Further, a “dangerous condition” is defined by N.J.S.A. 59:4-1 as “a condition of property that creates a substantial risk of injury when such property is used with due care in a manner in which it is reasonably foreseeable that it will be used.”
Considering this, the court found that the plaintiff “failed to establish a prima facie case that defendant’s property was in a dangerous condition. To establish that defendant’s property was in a dangerous condition, plaintiff was required to show, among other things, that she used the property with due care.” This is where her claim fell apart, according to the appeals court.
“To answer the question of whether a plaintiff has used a public entity’s property with due care, a court must undertake a two-fold analysis:
“The first consideration is whether the property poses a danger to the general public when used in the normal, foreseeable manner. The second is whether the nature of the plaintiff’s activity is ‘so objectively unreasonable’ that the condition of the property cannot reasonably be said to have caused the injury. Vincitore v. N.J. Sports & Expo. Auth., 169 N.J. 119, 126, 777 A.2d 9 (2001).

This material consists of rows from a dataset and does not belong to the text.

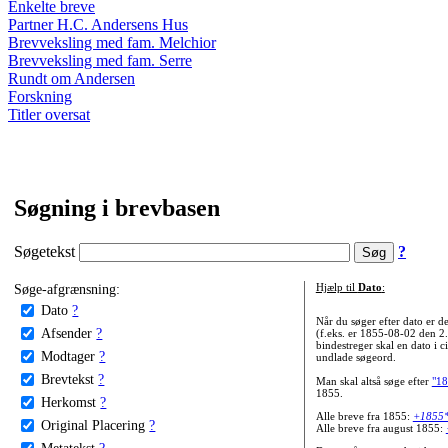
Enkelte breve
Partner H.C. Andersens Hus
Brevveksling med fam. Melchior
Brevveksling med fam. Serre
Rundt om Andersen
Forskning
Titler oversat
Søgning i brevbasen
Søgetekst
?
Søge-afgrænsning:
Hjælp til
Dato
:
Dato
?
Når du søger efter dato er
Afsender
?
(f.eks. er 1855-08-02 den 2
bindestreger skal en dato i c
Modtager
?
undlade søgeord.
Brevtekst
?
Man skal altså søge efter
"18
1855.
Herkomst
?
Alle breve fra 1855:
+1855
Original Placering
?
Alle breve fra august 1855:
Metatekst
?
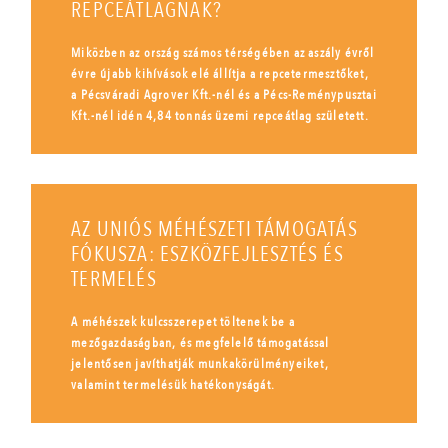
REPCEÁTLAGNAK?
Miközben az ország számos térségében az aszály évről
évre újabb kihívások elé állítja a repcetermesztőket,
a Pécsváradi Agrover Kft.-nél és a Pécs-Reménypusztai
Kft.-nél idén 4,84 tonnás üzemi repceátlag született.
AZ UNIÓS MÉHÉSZETI TÁMOGATÁS
FÓKUSZA: ESZKÖZFEJLESZTÉS ÉS
TERMELÉS
A méhészek kulcsszerepet töltenek be a
mezőgazdaságban, és megfelelő támogatással
jelentősen javíthatják munkakörülményeiket,
valamint termelésük hatékonyságát.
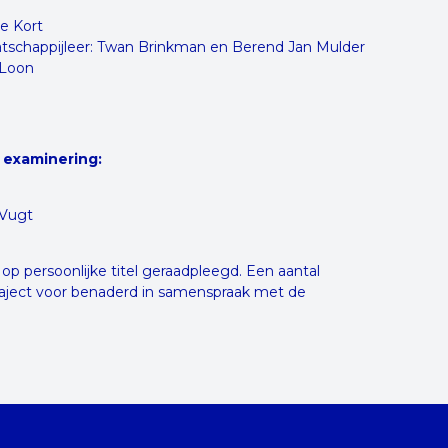
de Kort
tschappijleer: Twan Brinkman en Berend Jan Mulder
 Loon
n examinering:
 Vugt
 op persoonlijke titel geraadpleegd. Een aantal
raject voor benaderd in samenspraak met de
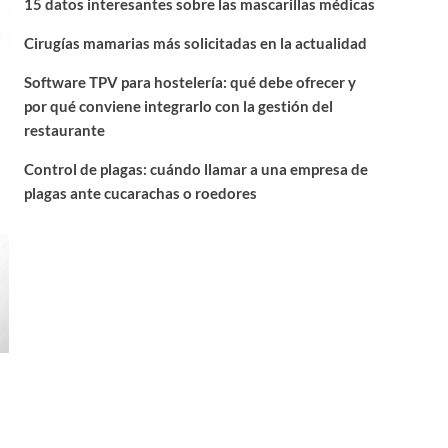
15 datos interesantes sobre las mascarillas médicas
Cirugías mamarias más solicitadas en la actualidad
Software TPV para hostelería: qué debe ofrecer y
por qué conviene integrarlo con la gestión del
restaurante
Control de plagas: cuándo llamar a una empresa de
plagas ante cucarachas o roedores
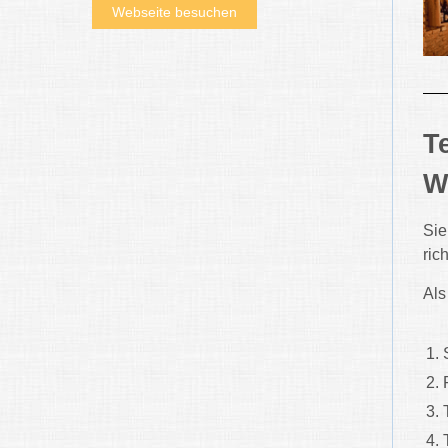
Webseite besuchen
T
W
Sie
rich
Als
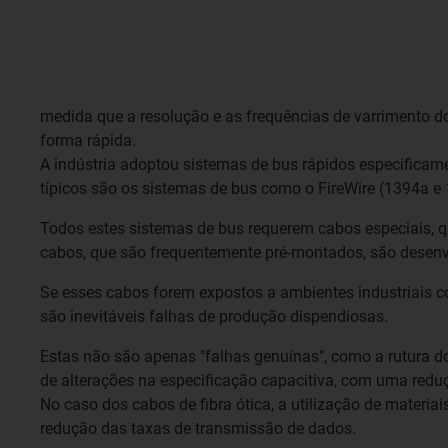
medida que a resolução e as frequências de varrimento d
forma rápida.
A indústria adoptou sistemas de bus rápidos especificam
típicos são os sistemas de bus como o FireWire (1394a e 
Todos estes sistemas de bus requerem cabos especiais, q
cabos, que são frequentemente pré-montados, são desenvo
Se esses cabos forem expostos a ambientes industriais 
são inevitáveis falhas de produção dispendiosas.
Estas não são apenas "falhas genuínas", como a rutura do
de alterações na especificação capacitiva, com uma red
No caso dos cabos de fibra ótica, a utilização de materia
redução das taxas de transmissão de dados.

“In this case, the defendant’s sidewalk extended in a north-south direction. The members of the general public, including football fans who attended defendant’s home football games, used the sidewalk. Faculty, staff, and students also undoubtedly used the sidewalk. But the foreseeable use of the sidewalk by all of those persons was to get from one point to another by walking along the paved sidewalk. Plaintiff produced no evidence that when used in that manner, the sidewalk, even under the lighting conditions that existed on the night of plaintiff’s accident, posed any risk of danger. To the contrary, when the plaintiff, her husband, her friend, and her friend’s son used the sidewalk for that purpose, they encountered no difficulty or risk of danger.

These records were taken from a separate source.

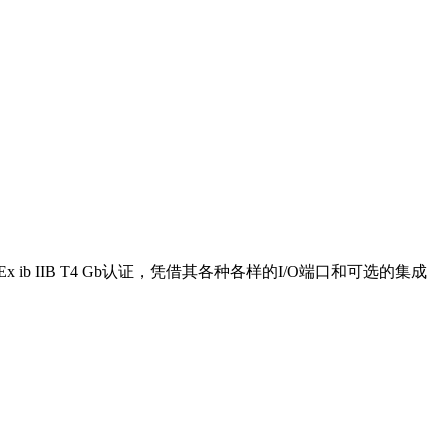
 IIB T4 Gb认证，凭借其各种各样的I/O端口和可选的集成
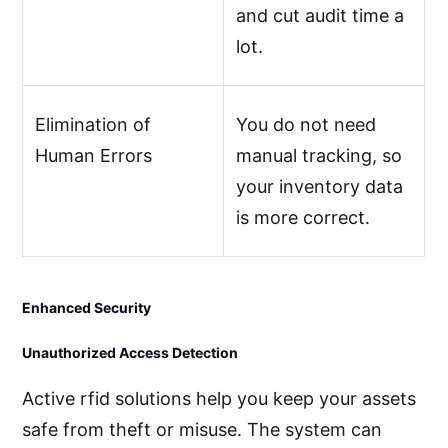
and cut audit time a
lot.
Elimination of
You do not need
Human Errors
manual tracking, so
your inventory data
is more correct.
Enhanced Security
Unauthorized Access Detection
Active rfid solutions help you keep your assets
safe from theft or misuse. The system can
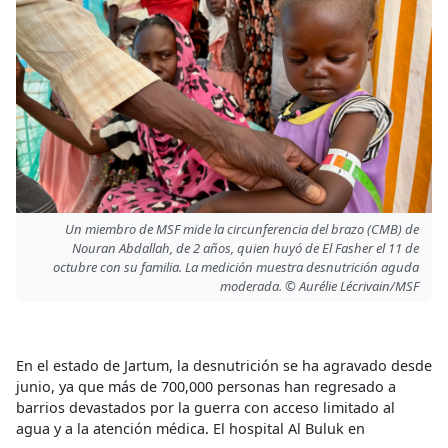
Un miembro de MSF mide la circunferencia del brazo (CMB) de
Nouran Abdallah, de 2 años, quien huyó de El Fasher el 11 de
octubre con su familia. La medición muestra desnutrición aguda
moderada. © Aurélie Lécrivain/MSF
En el estado de Jartum, la desnutrición se ha agravado desde
junio, ya que más de 700,000 personas han regresado a
barrios devastados por la guerra con acceso limitado al
agua y a la atención médica. El hospital Al Buluk en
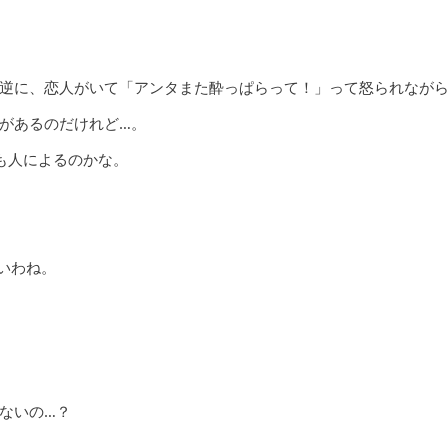
逆に、恋人がいて「アンタまた酔っぱらって！」って怒られなが
があるのだけれど…。
も人によるのかな。
いわね。
ないの…？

“When the plaintiff fell, she was not using the sidewalk to walk from one point to another in a north-side direction. Instead, she had turned and begun to walk perpendicular to the sidewalk, not toward an entrance to the building, but instead toward its opaque glass walls. She was not using the sidewalk or the property along the sidewalk in a normal, foreseeable manner. Had she used the sidewalk in the normal manner sidewalks are used, the accident never would have happened. She admitted as much in her deposition testimony when she said the accident would not have happened had she not peeled off from the others and taken a right-hand turn. Moreover, in the years that passed between the construction of the Hale Center renovations and the plaintiff’s accident, during which numerous football fans presumably walked along the walkway, the defendant had received not one other report of an incident at the retaining wall and well.

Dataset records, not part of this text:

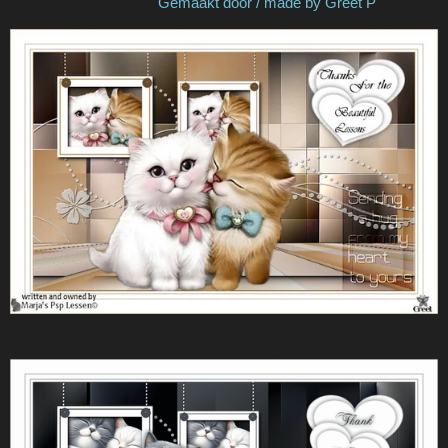
Gemaakt door / made by Greet P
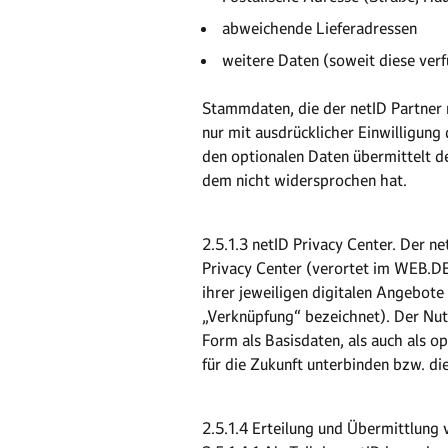
­ abweichende Lieferadressen
­ weitere Daten (soweit diese ver
Stammdaten, die der netID Partner 
nur mit ausdrücklicher Einwilligun
den optionalen Daten übermittelt de
dem nicht widersprochen hat.
2.5.1.3 netID Privacy Center. Der n
Privacy Center (verortet im WEB.DE
ihrer jeweiligen digitalen Angebot
„Verknüpfung“ bezeichnet). Der Nut
Form als Basisdaten, als auch als o
für die Zukunft unterbinden bzw. di
2.5.1.4 Erteilung und Übermittlung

“Although we reject as contrary to the summary judgment standard defendant’s contention that plaintiff walked from an illuminated sidewalk into the darkness, we recognize that the lighting was sufficient to permit plaintiff, her husband, and their friends to traverse the sidewalk without incident. And though plaintiff now argues that ‘defendant had an attractive display inside the building that was at eye level from the direction she was walking,’ plaintiff testified differently at her deposition. There, she said she saw lights on at the top of the windows and decided to take a closer look to see football players.
“Considering all of those circumstances, we conclude as a matter of law that when measured against the two-fold due care analysis, the plaintiff was not using the defendant’s property with due care in a manner in which it was reasonably foreseeable that the property would be used.”
Lora Sherman and Timothy Sherman v. Rutgers, The State University Of New Jersey; Super. Ct. N.J.; DOCKET NO. A-4626-11T1, 2013 N.J. Super. Unpub. LEXIS 2162; 8/30/13
Attorneys of record: (for appellants) Brett R. Greiner (Levinson Axelrod, P.A., attorneys; Matthew P. Pietrowski). (for defendant/third-party plaintiff-respondent) George J. Kenny argued the cause (Connell, Foley, L.L.P., attorneys; Mr. Kenny, of counsel and on the brief).